I could have named this series "how to build your own LXC" to win a higher ranking in Google, but it might seem too arrogant to do so. In fact, LXC is far more isolated than it does, and it also includes template management, freezing, and more. This series will unlock the mystery of LXC for you.

In this series, we will use the simplest C program to start / bin / bash, and gradually add a variety of isolation mechanism for it.

Okay, let's get started now.

Interestingly, Linux container tools do not provide a black box-like mysterious container solution, but to provide separate isolation building (isolation building block), collectively known as Namespaces. Each new version will have a new component released. So that you can follow the specific application of your situation, select the required components.

Linux 3.12 kernel support 6 Namespace:

  1. UTS: hostname (described in this article)
  2. IPC: interprocess communication (the article will be mentioned later)
  3. PID: "chroot" process tree (the article will be mentioned later)
  4. NS: mount point, the first landing Linux (the article will be mentioned later)
  5. NET: network access, including interfaces (later articles will talk)
  6. USER: the local virtual user-id mapping to the real user-id (the article will be mentioned later)

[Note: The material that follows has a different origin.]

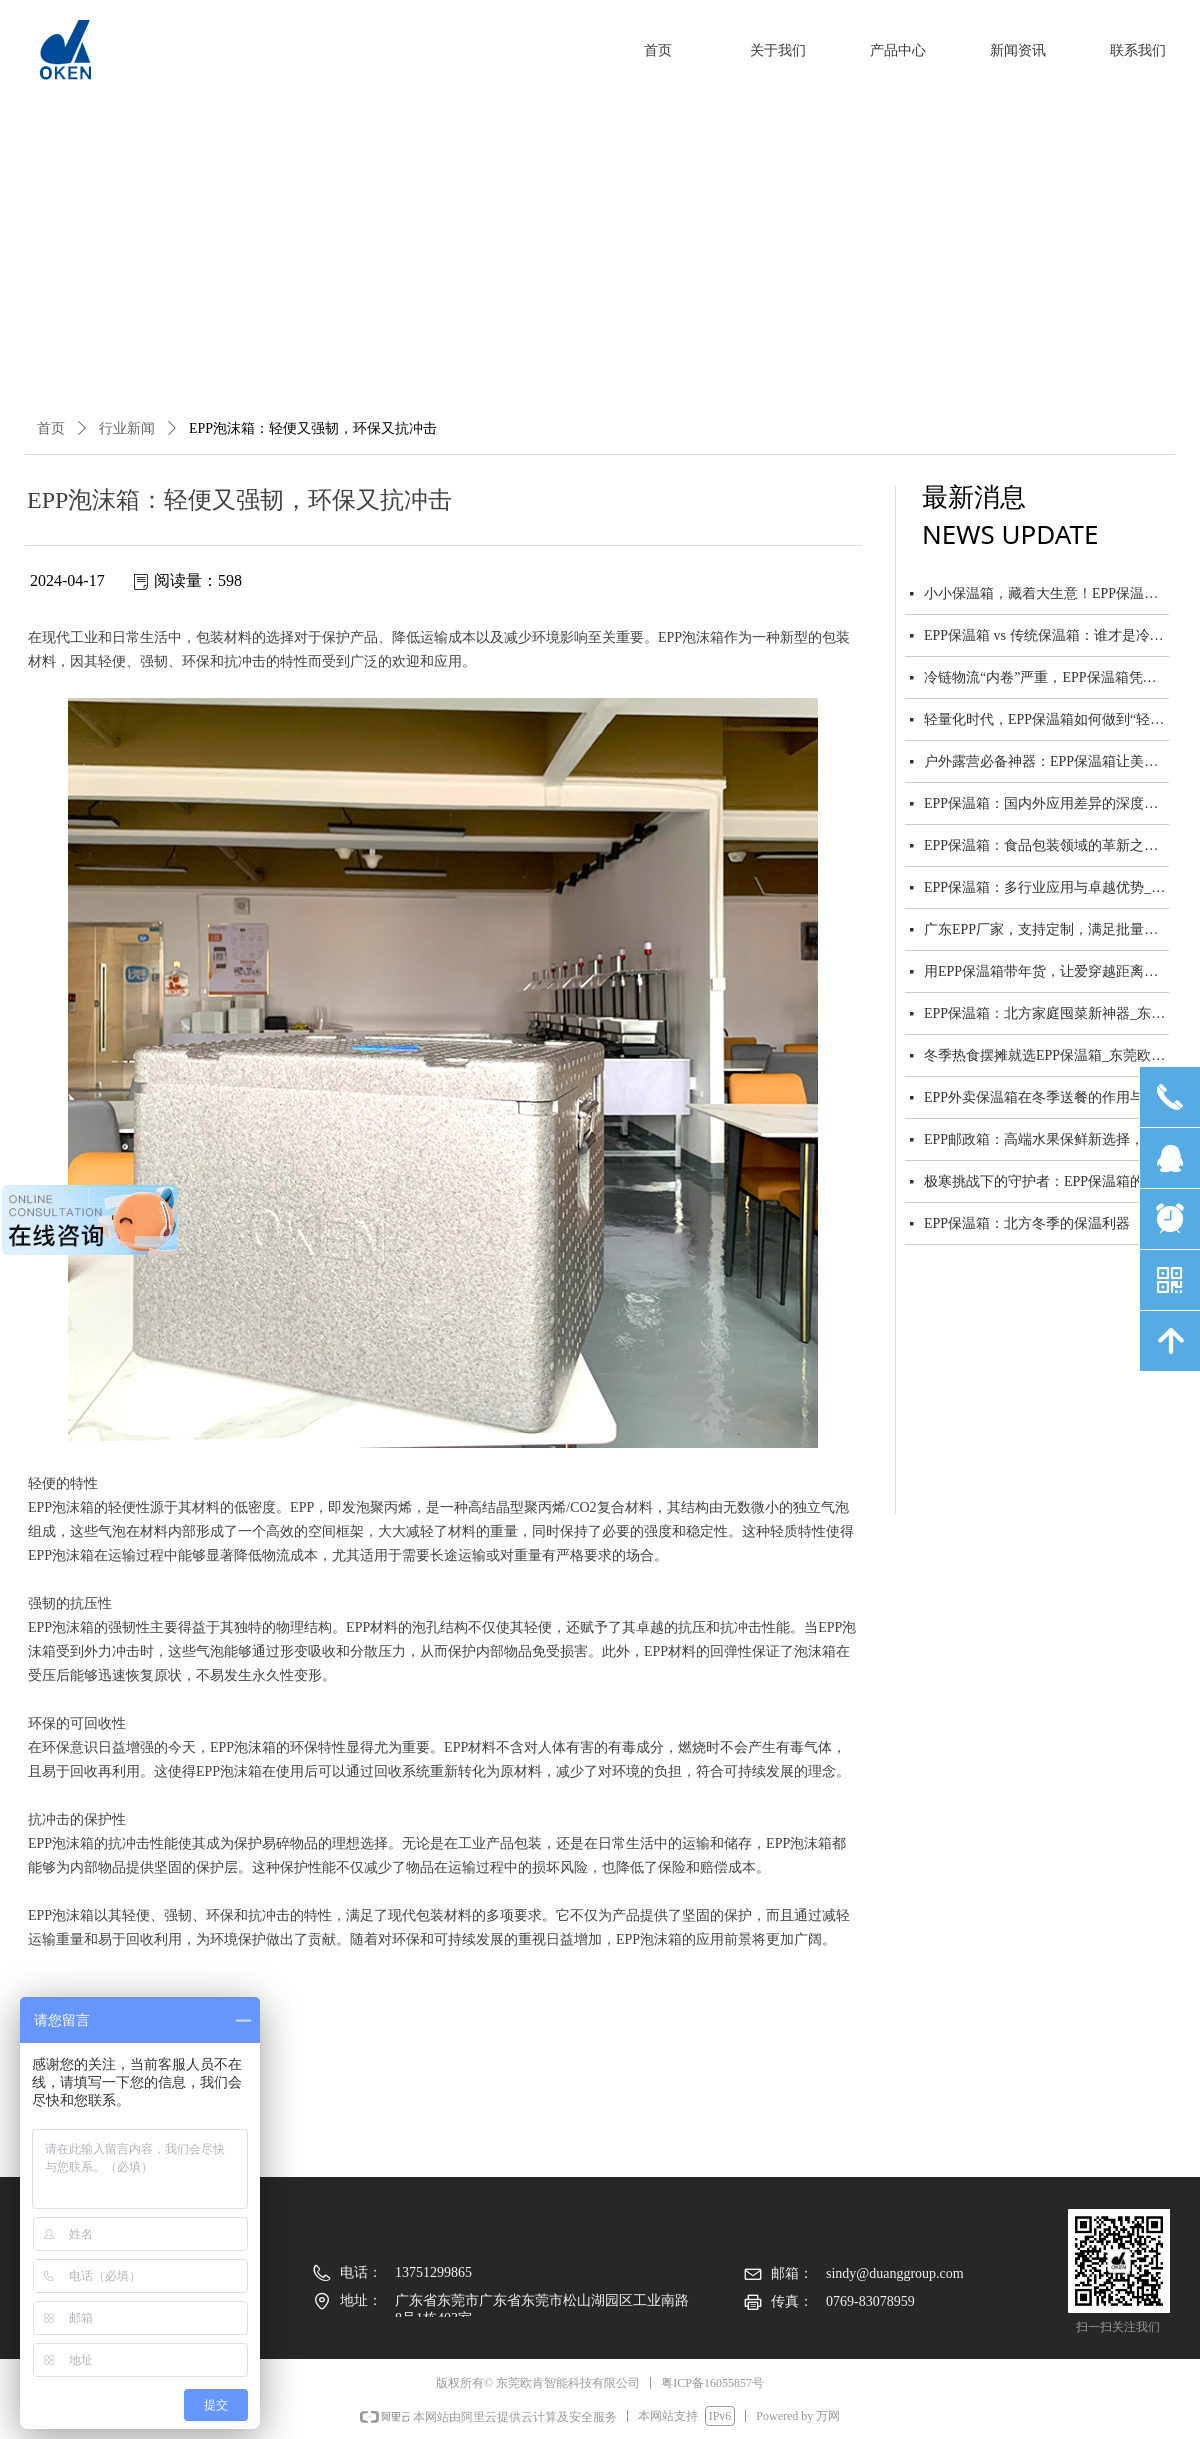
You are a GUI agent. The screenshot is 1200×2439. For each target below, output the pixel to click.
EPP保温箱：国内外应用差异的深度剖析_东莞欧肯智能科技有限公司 (1046, 805)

The following is a complete skeleton of a program that is used to start the / bin / bash program from the child process (in order to keep the example simple, so the error check is removed):
main-0-template.c

Define _GNU_SOURCE

Include <sys / types.h>

Include <sys / wait.h>

Include <stdio.h>

Include <sched.h>

Include <signal.h>

Include <unistd.h>

Define STACK_SIZE (1024 * 1024)

Static char child_stack [STACK_SIZE];
Char * const child_args [] = {
"/ Bin / bash",
NULL
};

Int child_main (void * arg) {
Printf ("- world! \ N");
Execv (child_args [0], child_args);
Printf ("Ooops \ n");
Return 1;
}

Int main () {
Printf ("- Hello? \ N");
Int child_pid = clone (child_main, child_stack + STACK_SIZE, SIGCHLD, NULL);
Waitpid (child_pid, NULL, 0);
Return 0;
}

Please note that here we are using clone instead of fork system calls. This is where magic (coming) takes place.

  Jean-tiare @ jeantiare-Ubuntu: ~ / blog $ gcc -Wall main.c -o ns && ./ns 
- Hello?
- World!
Jean-tiare @ jeantiare-Ubuntu: ~ / blog $ # inside the container
Jean-tiare @ jeantiare-Ubuntu: ~ / blog $ exit
Jean-tiare @ jeantiare-Ubuntu: ~ / blog $ # outside the container

OK, handsome. However, if there is no comment, it is difficult to notice that we are in the child process / bin / bash. In fact, when I write this article, several times accidentally quit the parent process of the shell.

Now do some changes, such as directly modify the host name (the hostname with 0% env vars tricks), is not it will be Niubi? Just use Namespace? Very simple, we just want:

  1. Use the CLONE_NEWUTS flag in the clone system call
  2. Call sethostname in child process

main-1-uts.c

  // (needs root privileges (or appropriate capabilities)) 
// [...]
Int child_main (void * arg) {
Printf ("- world! \ N");
Sethostname ("In Namespace", 12);
Execv (child_args [0], child_args);
Printf ("Ooops \ n");
Return 1;
}

Int main () {
Printf ("- Hello? \ N");
Int child_pid = clone (child_main, child_stack + STACK_SIZE,
CLONE_NEWUTS | SIGCHLD, NULL);
Waitpid (child_pid, NULL, 0);
Return 0;
}

Run:

  Jean-tiare @ jeantiare-Ubuntu: ~ / blog $ gcc -Wall main.c -o ns && sudo ./ns 
- Hello?
- World!
Root @ In Namespace: ~ / blog $ # inside the container
Root @ In Namespace: ~ / blog $ exit
Jean-tiare @ jeantiare-Ubuntu: ~ / blog $ # outside the container

Thing is like this (at least in this article is the case)! Namespace really too TM easy to get started: clone , set a specific CLONE_NEW* logo, set the new env, get!

Do you want to go deeper? Interested in reading excellent lWN article series on namespaces .

Source: Introduction to Linux namespaces – Part 1: UTS (translation: Sun Ke review: Li Yingjie)

—————————————–
Linux Namespace Learning Tutorial (1) UTS
Linux Namespace Learning Tutorial (2) IPC
Linux Namespace Learning Tutorial (3) PID
Linux namespace learning tutorial (d) NS (FS)
Linux Namespace Learning Tutorial (5) NET

Heads up! This alert needs your attention, but it's not super important.